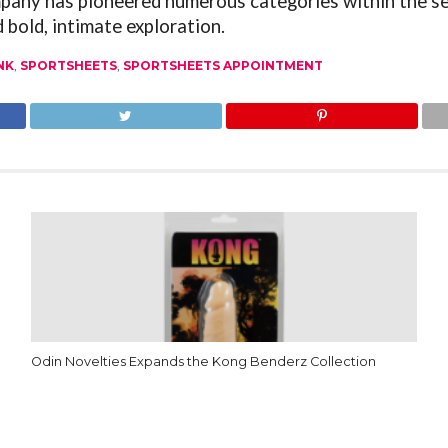
mpany has pioneered numerous categories within the s
 bold, intimate exploration.
NK
,
SPORTSHEETS
,
SPORTSHEETS APPOINTMENT
Odin Novelties Expands the Kong Benderz Collection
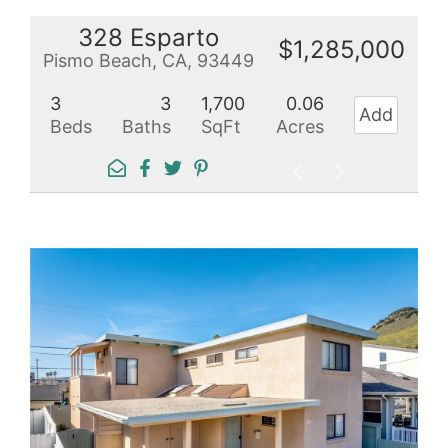
328 Esparto
$1,285,000
Pismo Beach, CA, 93449
3
3
1,700
0.06
Add
Beds
Baths
SqFt
Acres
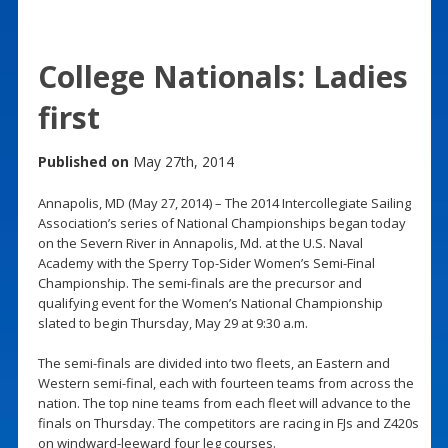
College Nationals: Ladies
first
Published on
May 27th, 2014
Annapolis, MD (May 27, 2014) – The 2014 Intercollegiate Sailing
Association’s series of National Championships began today
on the Severn River in Annapolis, Md. at the U.S. Naval
Academy with the Sperry Top-Sider Women’s Semi-Final
Championship. The semi-finals are the precursor and
qualifying event for the Women’s National Championship
slated to begin Thursday, May 29 at 9:30 a.m.
The semi-finals are divided into two fleets, an Eastern and
Western semi-final, each with fourteen teams from across the
nation. The top nine teams from each fleet will advance to the
finals on Thursday. The competitors are racing in FJs and Z420s
on windward-leeward four leg courses.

======

Look through the material and find each line that includes "Women", then copy it.

Academy with the Sperry Top-Sider Women’s Semi-Final
qualifying event for the Women’s National Championship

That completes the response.